Anzeige
1 Monat GRATIS testen, danach für nur 9,90€/Monat!
Startseite »

Wie die Körperpolizei ihren Weg findet

Immunsystem

Wie die Körperpolizei ihren Weg findet
Um die zielgerichtete Wanderung von Immunzellen (blau) zu verdeutlichen, wurden ihre Bewegungsbahnen nachgezeichnet. © Jonna Alanko/Science Immunology

Auf ihren gesundheitlichen Missionen müssen sie möglichst effektiv von A nach B gelangen. Dazu zeigen sich Immunzellen offenbar gegenseitig ihren Weg zum Ziel, geht aus einer Studie hervor. Grundsätzlich orientieren sie sich dabei an Signalstoffen, die vom Ziel ausgehen. Durch die Aufnahme dieser Moleküle verstärken sie dann allerdings den Gradienten der Hinweissubstanzen in ihrem Umfeld und erhöhen damit den richtungsweisenden Effekt. Dieser neue Einblick in die Mechanismen des Immunsystems könnten auch eine medizinische Bedeutung besitzen, sagen die Forscher.

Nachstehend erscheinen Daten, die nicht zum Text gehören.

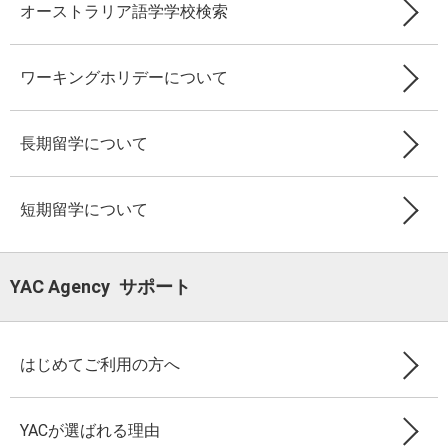
オーストラリア語学学校検索
ワーキングホリデーについて
長期留学について
短期留学について
YAC Agency サポート
はじめてご利用の方へ
YACが選ばれる理由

Bösartige Mikroben, Giftstoffe, Krebszellen …: Wenn unser Immunsystem nicht fortlaufend gesundheitsschädliche Akteure in Schach halten würde, wäre im Körper bekanntlich schnell die Hölle los. Die erstaunliche Effektivität der „Körperpolizei“ beruht dabei auf faszinierenden Konzepten, die bereits seit langem Gegenstand der Forschung sind. Ein wichtiger Aspekt ist dabei die komplexe Koordination der Bewegungen der unterschiedlichen Einheiten der Immunzellen im Körper. Noch immer gibt es allerdings zahlreiche offene Fragen dazu, wie sie sich bei ihren Missionen orientieren und gezielt durch die Körpergewebe wandern.

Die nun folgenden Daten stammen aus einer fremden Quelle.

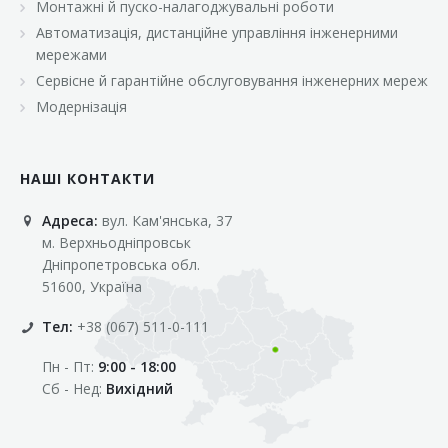
Монтажні й пуско-налагоджувальні роботи
Автоматизація, дистанційне управління інженерними
мережами
Сервісне й гарантійне обслуговування інженерних мереж
Модернізація
НАШІ КОНТАКТИ
Адреса:
вул. Кам'янська, 37
м. Верхньодніпровськ
Дніпропетровська обл.
51600, Україна
Тел:
+38 (067) 511-0-111
Пн - Пт:
9:00 - 18:00
Сб - Нед:
Вихідний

Im Fokus der Studie der Forscher um Jonna Alanko vom Institute of Science and Technology Austria (ISTA) in Klosterneuburg stand dabei nun eine spezielle Einheit der Körperpolizei: Die sogenannten dendritischen Zellen fungieren als Vermittler zwischen der ersten Reaktion auf Eindringlinge – der angeborenen Immunantwort – und der adaptiven Immunantwort: einer verzögerten Reaktion, die auf bestimmte Keime abzielt und Erinnerungen zur Abwehr künftiger Infektionen schafft. Für diese Aufgabe patrouillieren die dendritischen Zellen durch die Körpergewebe und werden aktiv, wenn sie einen potenziellen Krankheitsherd entdeckt haben: Um ihn zu „melden“, wandern sie dann zum nächstgelegenen Lymphgewebe, wo sie eine Art Schlachtplan für die weitere Entwicklung der Immunreaktion vermitteln.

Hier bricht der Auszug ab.